I am a lone worker on the edge of the field of psychology. I see things very much from a linguistic or psycho-linguistic point of view. I am not well-trained in any of those fields but I am fairly well self-educated in them. I think my perspective has allowed me to see something no one else, to my knowledge, has seen. And that is the need for a practice like FIML.
That said, I have been intellectually limited by my poor ability to see the patterns in human behavior that so many psychologists can see.
My main example of this comes from my long quest to understand my self and the family I grew up in. This quest led me to gradually understand the narcissism of my parents and vaguely grasp how this affected me and my siblings.
I learned the concept of narcissism from psychology but had trouble applying it to my family. The dynamics of two parents and four children confused me. I have read a fair amount about the dynamics of narcissistic households, but never fully grasped how that applied to me and my family.
My FIML partner has explained it to me many times, even including naming which of my siblings was the Golden Child (one of my sisters) and who was the Scapegoat (me), but I never was able to grasp the logical simplicity of the whole-family narcissistic dynamic.

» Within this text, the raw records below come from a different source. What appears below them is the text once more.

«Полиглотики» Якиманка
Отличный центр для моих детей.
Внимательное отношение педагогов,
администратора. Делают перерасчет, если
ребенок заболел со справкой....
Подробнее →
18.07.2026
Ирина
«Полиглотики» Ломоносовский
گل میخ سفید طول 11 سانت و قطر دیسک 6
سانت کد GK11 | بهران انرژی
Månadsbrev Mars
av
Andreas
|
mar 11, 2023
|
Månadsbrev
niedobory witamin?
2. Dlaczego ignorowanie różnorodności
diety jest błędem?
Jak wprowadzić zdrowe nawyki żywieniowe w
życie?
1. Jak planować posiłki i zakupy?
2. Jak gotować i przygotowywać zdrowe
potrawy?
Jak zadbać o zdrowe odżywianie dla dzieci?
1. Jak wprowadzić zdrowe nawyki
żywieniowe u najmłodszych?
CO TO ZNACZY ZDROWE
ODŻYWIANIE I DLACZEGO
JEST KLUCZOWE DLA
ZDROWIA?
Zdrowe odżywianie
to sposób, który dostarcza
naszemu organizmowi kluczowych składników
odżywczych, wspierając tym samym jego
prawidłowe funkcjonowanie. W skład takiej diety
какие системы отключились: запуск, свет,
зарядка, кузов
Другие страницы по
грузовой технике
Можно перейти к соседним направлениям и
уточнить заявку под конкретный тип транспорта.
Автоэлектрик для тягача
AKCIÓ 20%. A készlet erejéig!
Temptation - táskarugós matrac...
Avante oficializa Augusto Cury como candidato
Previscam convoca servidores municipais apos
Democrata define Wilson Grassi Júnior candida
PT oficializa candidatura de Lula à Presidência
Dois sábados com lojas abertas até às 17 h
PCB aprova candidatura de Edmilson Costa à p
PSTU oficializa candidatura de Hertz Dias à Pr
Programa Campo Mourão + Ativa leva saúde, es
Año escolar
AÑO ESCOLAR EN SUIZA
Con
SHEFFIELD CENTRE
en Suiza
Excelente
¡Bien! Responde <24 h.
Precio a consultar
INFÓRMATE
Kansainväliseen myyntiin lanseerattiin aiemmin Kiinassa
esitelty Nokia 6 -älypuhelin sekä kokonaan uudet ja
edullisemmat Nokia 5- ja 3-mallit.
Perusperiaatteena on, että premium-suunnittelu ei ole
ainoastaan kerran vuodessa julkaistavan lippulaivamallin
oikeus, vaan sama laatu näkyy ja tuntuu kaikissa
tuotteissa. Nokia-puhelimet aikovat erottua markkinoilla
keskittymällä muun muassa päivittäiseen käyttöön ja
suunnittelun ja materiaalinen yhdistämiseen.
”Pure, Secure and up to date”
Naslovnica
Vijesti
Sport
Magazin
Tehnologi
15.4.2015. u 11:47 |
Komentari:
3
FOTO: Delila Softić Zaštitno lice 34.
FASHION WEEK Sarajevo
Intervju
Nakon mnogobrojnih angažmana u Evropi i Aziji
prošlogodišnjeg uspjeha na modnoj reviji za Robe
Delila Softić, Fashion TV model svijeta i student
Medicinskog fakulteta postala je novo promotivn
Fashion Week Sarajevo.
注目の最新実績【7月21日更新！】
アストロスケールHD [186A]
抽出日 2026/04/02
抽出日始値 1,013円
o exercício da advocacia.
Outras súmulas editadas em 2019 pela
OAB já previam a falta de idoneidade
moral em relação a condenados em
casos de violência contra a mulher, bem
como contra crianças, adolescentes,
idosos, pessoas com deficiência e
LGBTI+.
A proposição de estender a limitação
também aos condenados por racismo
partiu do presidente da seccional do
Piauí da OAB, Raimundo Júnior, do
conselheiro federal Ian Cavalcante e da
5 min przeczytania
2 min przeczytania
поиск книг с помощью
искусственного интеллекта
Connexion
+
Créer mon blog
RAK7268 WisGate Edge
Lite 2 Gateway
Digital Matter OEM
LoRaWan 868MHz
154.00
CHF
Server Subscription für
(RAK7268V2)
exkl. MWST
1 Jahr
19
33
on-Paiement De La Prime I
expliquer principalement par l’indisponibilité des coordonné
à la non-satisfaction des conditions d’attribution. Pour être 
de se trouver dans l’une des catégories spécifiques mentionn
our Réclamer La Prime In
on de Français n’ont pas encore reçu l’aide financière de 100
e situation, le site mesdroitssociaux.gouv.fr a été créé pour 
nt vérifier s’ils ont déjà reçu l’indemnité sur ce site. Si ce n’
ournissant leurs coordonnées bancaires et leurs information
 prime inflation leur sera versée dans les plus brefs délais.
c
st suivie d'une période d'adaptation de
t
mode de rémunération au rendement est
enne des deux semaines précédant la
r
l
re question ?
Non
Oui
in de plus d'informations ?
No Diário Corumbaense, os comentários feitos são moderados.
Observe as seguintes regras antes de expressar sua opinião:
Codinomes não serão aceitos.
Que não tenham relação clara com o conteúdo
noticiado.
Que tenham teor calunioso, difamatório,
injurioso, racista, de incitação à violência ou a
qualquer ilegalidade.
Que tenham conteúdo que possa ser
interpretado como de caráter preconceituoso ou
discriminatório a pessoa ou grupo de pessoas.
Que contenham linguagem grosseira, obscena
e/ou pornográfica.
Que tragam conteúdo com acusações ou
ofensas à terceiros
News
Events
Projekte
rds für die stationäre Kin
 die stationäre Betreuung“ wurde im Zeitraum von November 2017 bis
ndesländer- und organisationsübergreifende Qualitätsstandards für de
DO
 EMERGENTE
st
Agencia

Until I read The Narcissistic Family Structure. I saw that short essay for the first time the day before yesterday and after reading it felt like all the pieces had at last fallen into place.
I felt deeply relieved, even liberated, to read that post. My dad was the overt narcissist as described, my mom was his narcissistic enabler, one of my sisters was the Golden Child and I was the Scapegoat. It was clear as a bell. My other sibs were the “other children.”
The structure is fairly simple once you see it. I bet it’s one of several basic default dynamics that can occur in any small hierarchical group, including the nuclear family.
Only the work of many psychologists over many decades could have produced such an elegant description. After reading it, in addition to feeling relieved of a burden and happy to see the whole puzzle fitted together, I also felt a kind of unemotional thought compassion or existential compassion for my family.
My Golden Child sister, who has grown into a narc herself and who can be exceptionally underhanded, is truly not to blame. She had it even worse than me. I was isolated and demeaned, but my situation also forced me to see that something was wrong. My sister has never figured her role out because her role rewarded her for being underhanded while preventing her from seeing anything else.
My dad died at a fairly young age. After that, my mom flared into full-blown overt narcissism for a few years, but then quieted down. Without his support, she didn’t have enough fuel. About fifteen years after my dad died she even cam to me on her own and provided me with an extensive apology and revision of my/our past. She admitted everything without my prompting and without either of us having any understanding of narcissistic family dynamics. I respect her immensely for that.
I hope that any psychologists reading this will note that my mom really did turn around. She really had been a narcissist with malicious traits and she really did apologize for all of it extensively and over a period of several years.
I also want to thank the profession of psychology for having been able to accumulate enough knowledge to abstract out the basic structure of narcissistic families. I could not have done that on my own.
My FIML partner was crucial to my finally seeing the light. She held to her explanation for almost ten years before I at last got the point. I love it when people do that—stick to their guns for years for your benefit. It’s quite rare and very beautiful.
It may be that as the Scapegoat it was hard for me to see the forest for the trees. I know it was very hard to see my dad critically or to stop idolizing my Golden Child sister. As a Scapegoat child, I learned to accept the drama as presented. My dad was perfect and my sister was beyond awesome.
I write this stuff on the off-chance that someone will benefit from it, much as I did from the post linked above. I think it’s also part of being a former Scapegoat—you spend all your time trying to figure people out.
You could explain FIML as the mind of a Scapegoat forever wondering what is going on.
And also, FIML does transcend one individual’s psychology to reveal a method of finding the deeply unique patterns that make up the intricate structures of all individuals.